During a training phase, the computation units of the computation network RC receive, for each synaptic coefficient, the first training operational variable woo generated by the variable processing circuit CTV as a weighting operand.

During a training operation, the circuit CMAJ for updating synaptic coefficients is configured to compute, for each synaptic coefficient, an update factor Δwop3 from the errors δi and the data xi previously computed when propagating and backpropagating the training. The gradient is applied to the second operational variable wop2. The result of the update wop2+ Δwop2 is then written to the second set of memories MEM_2 via a feedback loop connecting the updating circuit CMAJ to the write circuit CW of the memory stage MEM_POIDS.

During an inference operation, the synaptic coefficients are not updated and therefore the updating circuit CMAJ is not used. The computation units of the computation network RC receive, for each synaptic coefficient, a third operational variable wop3 generated by the variable processing circuit CTV as a weighting operand. The third operational variable wop3 is shown as a dashed line since FIG. 3a illustrates the configuration of the computer during a training operation.

FIG. 3b illustrates an example of sub-words for storing a synaptic coefficient w encoded on a binary word, distributed over the two sets of memories MEM_1 and MEM_2 of the computer according to the invention.

It should be noted that each synaptic coefficient w is encoded on a binary word w of bits of row 1 to N+M arranged in ascending order of significance, with M and N being two non-zero natural integers.

The N most significant bits of the binary word form a first sub-word for storing the synaptic coefficient, denoted wox. These are the bits of row M+1 to M+N. The first storage sub-word wox comprises the most significant bits that are not regularly modified during the training operation. Indeed, updating the synaptic coefficients is a high-precision operation, during which the modifications rarely affect the most significant bits. Thus, in the computer CALC according to the invention, the first storage sub-word wox of each synaptic coefficient is stored in the first set of memories MEM_1 best suited for intensive read operations.

The M+K least significant bits of the binary word w form a second storage sub-word of the synaptic coefficient, denoted wFe. These are the bits of row 1 to M+K. The second storage sub-word wFe comprises the least significant bits that are regularly modified during the training operation. Indeed, updating the synaptic coefficients is a high-precision operation, during which the modifications mainly affect the least significant bits. The second storage sub-word wFe of each synaptic coefficient in the second set of memories MEM_2 is best suited for write intensive operations.

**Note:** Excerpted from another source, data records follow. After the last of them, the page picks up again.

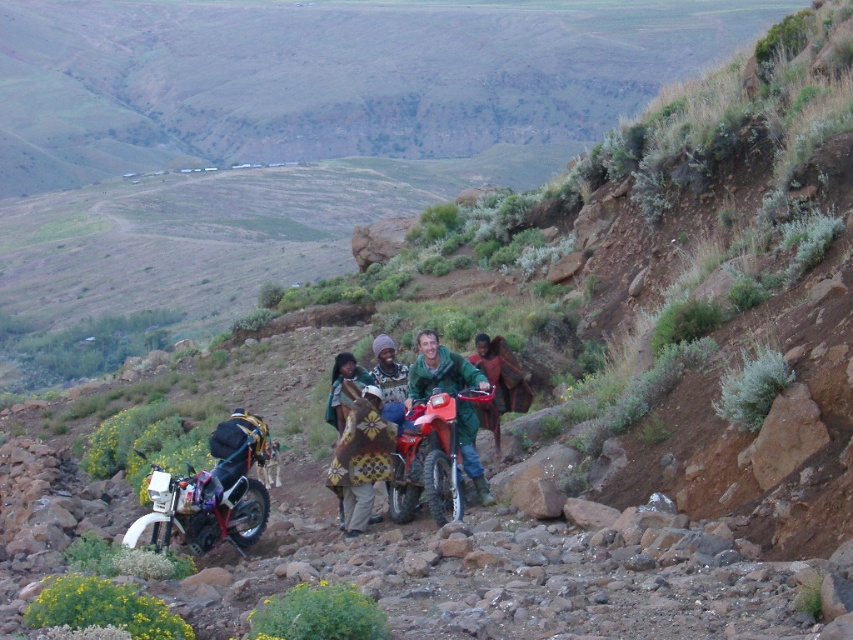 Question: Is matte black motorcycle at lower left positioned behind knitted woolen shawl at center?

Choices:
 (A) yes
 (B) no

Answer: (B)

Question: Which of the following is the closest to the observer?

Choices:
 (A) knitted wool sweater at center
 (B) matte red dirt bike at center

Answer: (B)

Question: Does matte black motorcycle at lower left have a lesser width compared to matte red dirt bike at center?

Choices:
 (A) no
 (B) yes

Answer: (A)

Question: Which is farther from the knitted wool sweater at center?

Choices:
 (A) matte red dirt bike at center
 (B) matte black motorcycle at lower left
 (C) knitted woolen shawl at center

Answer: (B)

Question: Which point is farther from the camera taking this photo?

Choices:
 (A) (376, 474)
 (B) (196, 508)
 (C) (383, 364)
 (D) (395, 452)

Answer: (C)

Question: Can you confirm if matte black motorcycle at lower left is bigger than knitted woolen shawl at center?

Choices:
 (A) yes
 (B) no

Answer: (A) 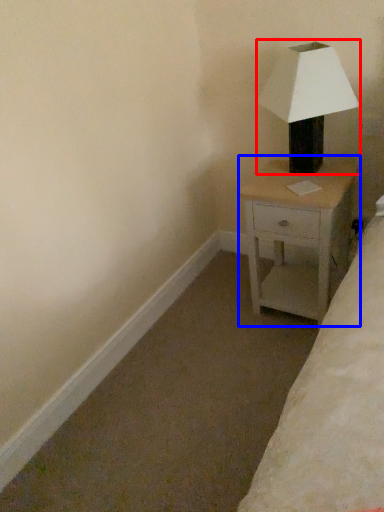 Question: Which object is further to the camera taking this photo, lamp (highlighted by a red box) or nightstand (highlighted by a blue box)?

Choices:
 (A) lamp
 (B) nightstand

Answer: (B) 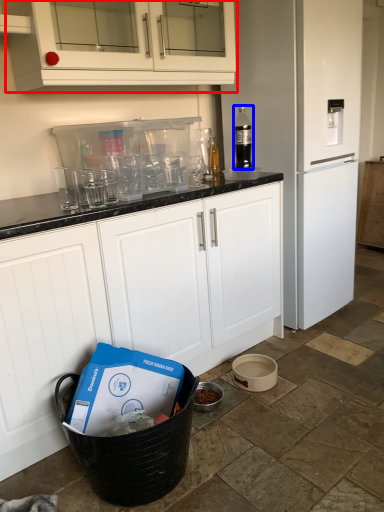 Question: Which of the following is the closest to the observer, cabinetry (highlighted by a red box) or bottle (highlighted by a blue box)?

Choices:
 (A) cabinetry
 (B) bottle

Answer: (A) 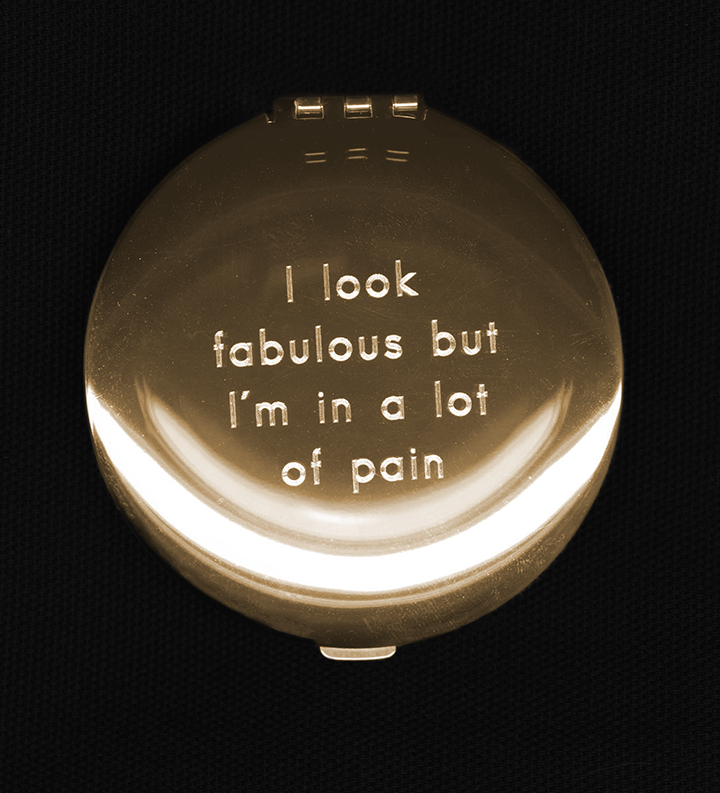 Where is `compact container`? compact container is located at coordinates (513, 288), (476, 603), (240, 595), (168, 407). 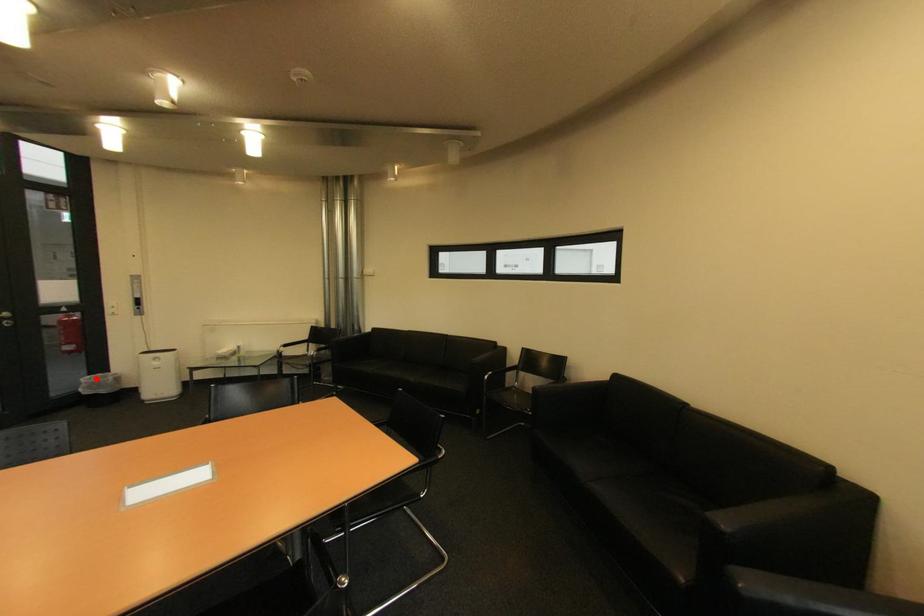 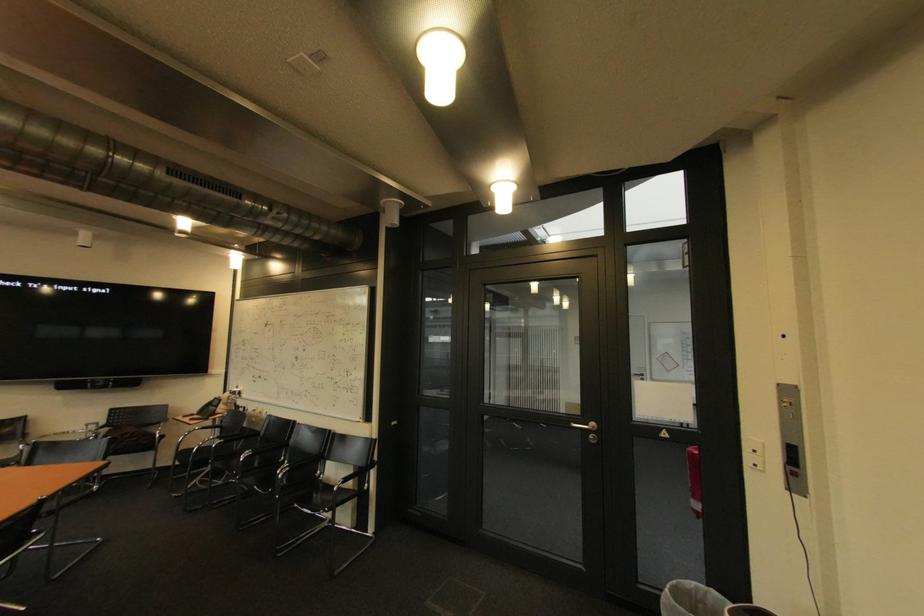 Question: I am providing you with two images of the same scene from different viewpoints. Given a red point in image1, look at the same physical point in image2. Is it:

Choices:
 (A) Closer to the viewpoint
 (B) Farther from the viewpoint

Answer: (B) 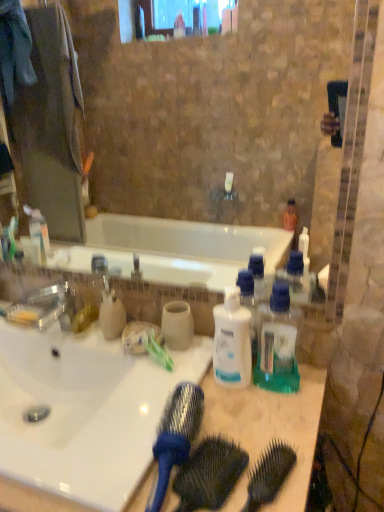 Identify the location of vacant area on the back side of blue plastic brush at center, which appears as the 1th brush when viewed from the left. The width and height of the screenshot is (384, 512). (201, 400). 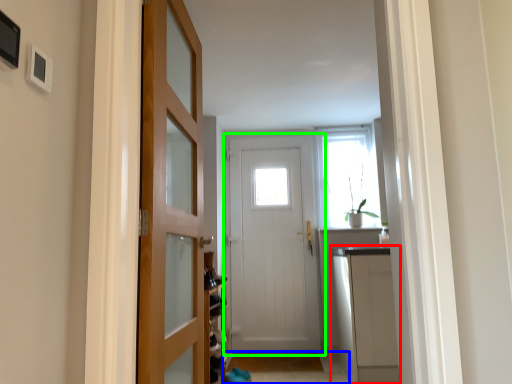 Question: Considering the real-world distances, which object is closest to cabinetry (highlighted by a red box)? path (highlighted by a blue box) or door (highlighted by a green box).

Choices:
 (A) path
 (B) door

Answer: (A) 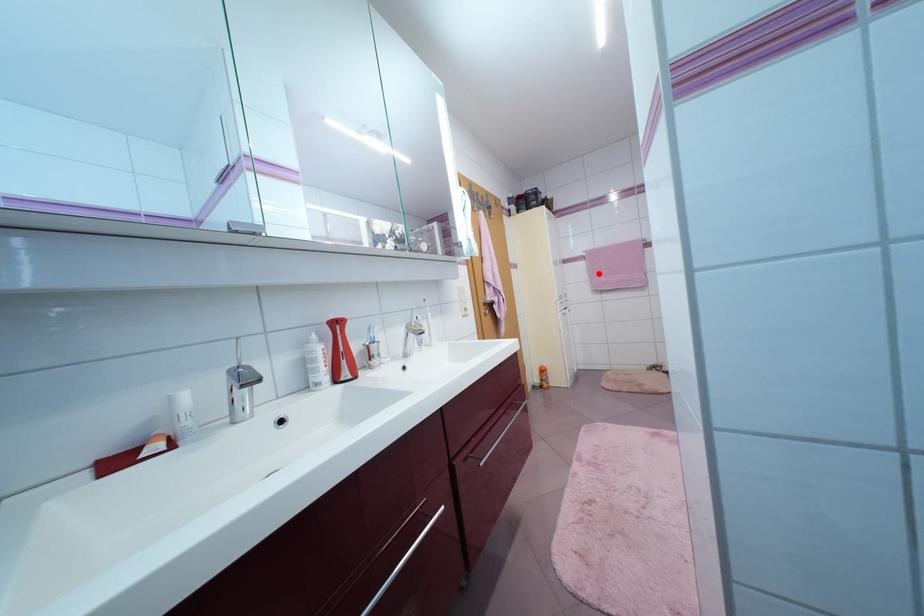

In addition, the K most significant bits of the second storage sub-word wFe make up repeated intersection bits between the first sub-word wFe and the second sub-word wox, with K being a natural integer that is less than or equal to N. These are the bits of row M+1 to M+K that represent a repetition of the bits with the same weight of the first storage sub-word wox, but that are also stored in the second set of memories MEM_2. This intersection is the link between the bits of the first storage sub-word wox that are set during training and the bits of the second storage sub-word wFe that are regularly modified during training. When transitioning from training to inference, the content of the K bits of the intersection is copied from the second storage sub-word wFe into the bits with the same weight of the first storage sub-word wox in the first set of memories MEM_1.

FIG. 3c illustrates the steps of a training method implemented by the neural network computer CALC according to the invention.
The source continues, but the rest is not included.